Tuvim, now an attorney in the Northwest, says the streak was just something fun to do.
“It was college — you do stuff like that,” he explains. “I guess we couldn’t all fit into a phone booth, so we did this instead.”
• • •
Day after day, newspapers continued giving streakers more exposure: More than 400 students participated in a coed streak at Duke. A Carolina student fell and broke his leg streaking, but he returned the next night and streaked on crutches. At N.C. State, three streaks took place in one night, with 30, 50, and 80 streakers, respectively. A streak at UNC-Greensboro featured a man and woman streaking on a motorcycle, as well as five young women riding naked in a sports car chauffeured by a nude male student. During an earlier UNC-Greensboro streak, when a university policeman apprehended a female streaker and put her in a campus patrol car, streakers and onlookers surrounded the car and chanted, “Let her go! Let her go!” until the officer finally complied. A fireworks display preceded a streak at Pembroke State. Elon streakers smeared their bodies with paint for their dash across campus.
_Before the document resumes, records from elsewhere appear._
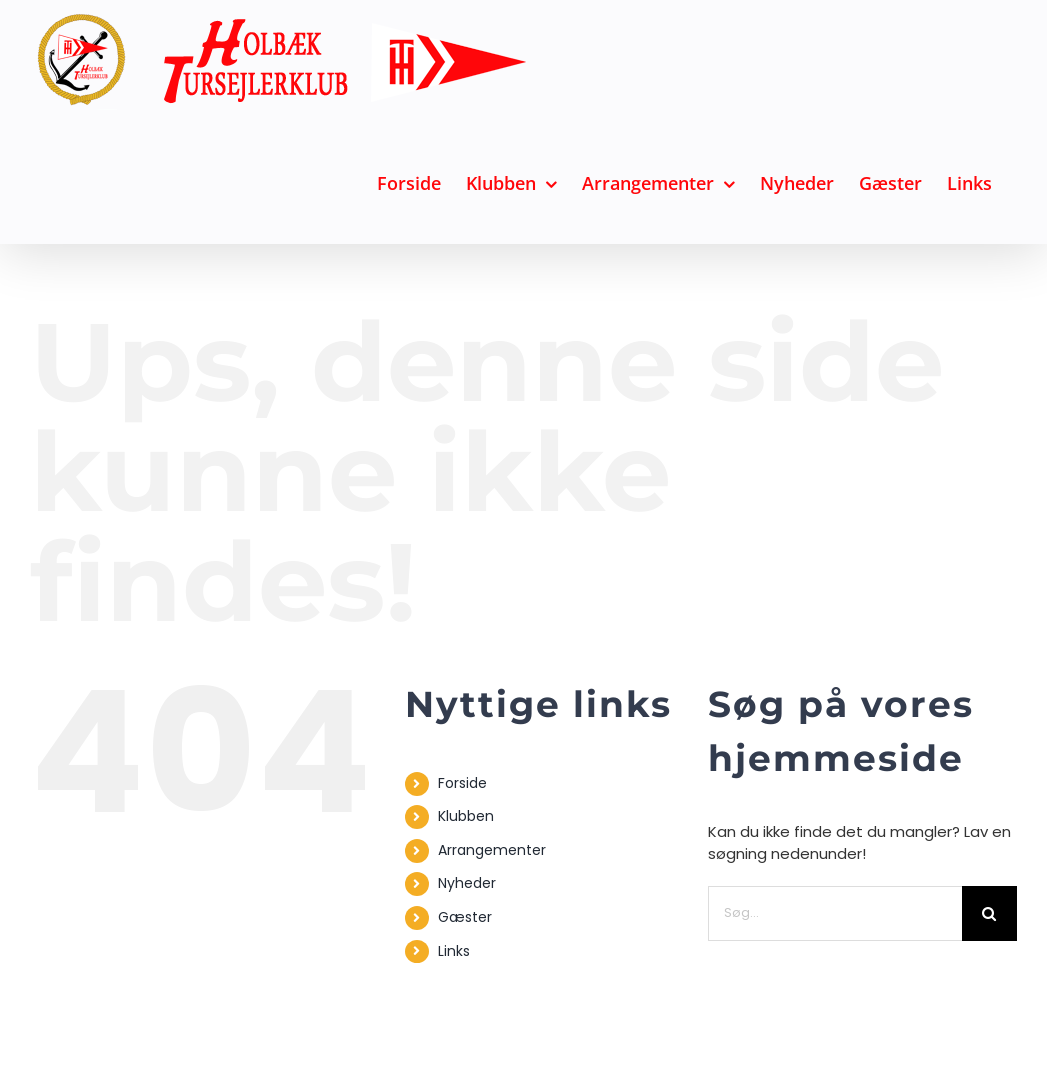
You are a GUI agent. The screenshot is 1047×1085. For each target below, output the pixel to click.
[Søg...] (835, 913)
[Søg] (989, 913)
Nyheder (467, 883)
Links (454, 951)
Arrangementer (492, 850)
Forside (462, 783)
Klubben (466, 816)
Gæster (465, 917)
Almost all of the streaks were male-dominated but, as the trend continued, increasingly more women got involved. Eighty young women joined a streak at UNC-Greensboro, and 20 ran in the buff at Queens College in Charlotte. At St. Mary’s Junior College in Raleigh — where students made an annual tradition of visiting the school president’s home to sing “Happy Birthday” to him — they serenaded him in the nude. Newspapers reported that the president, the Rev. Frank Pisani, “stood at the door for a moment, then went back in and saw to it that the infirmary issued more cold pills the next morning.”
At Wake Forest University — where students unofficially adopted the nickname “The Streakin’ Deacons” during the fad’s heyday — student body president Beth Daniels participated in two streaks on campus. It was really no big deal, she says, but for the first streak, she admits she was nervous that the young man driving the getaway car might not show up, leaving her and six other women out in the cold without any clothes.
“He had to swear on 10 stacks of Bibles he would be waiting at the parking lot for us,” says Daniels, now an attorney in Florida.
Streaking became so prominent that even North Carolina’s arch-conservative U.S. senator, Jesse Helms, weighed in on the topic, suggesting in a letter to his constituents that streakers should be herded into their respective schools’ football stadiums, where they would periodically be doused with cold water until their parents came to pick them up. Helms later conceded no college was likely to act on his suggestion, “but if it were done, I don’t believe there would be any more streaking,” he said.
As it turned out, streaking gradually began to disappear on college campuses and was all but gone as a campus fad by the end of the 1974 spring semester. Despite the outcry streaking caused in certain circles, it is mostly remembered as a harmless activity carried out largely by carefree college students who were just looking for fun.
That’s the way Dwight Sparks chooses to remember his mad dash across the quad at Western Carolina the night he sprang from the backseat of a car, ran about 10 steps, then looked back and grinned at his buddies. He even penned a column about his streak for his newspaper, The Clemmons Courier, in which he concluded, “As President George W. Bush once said, ‘When I was young and stupid, I was young and stupid.’ ”
Forty years later, though, he still looks back and grins.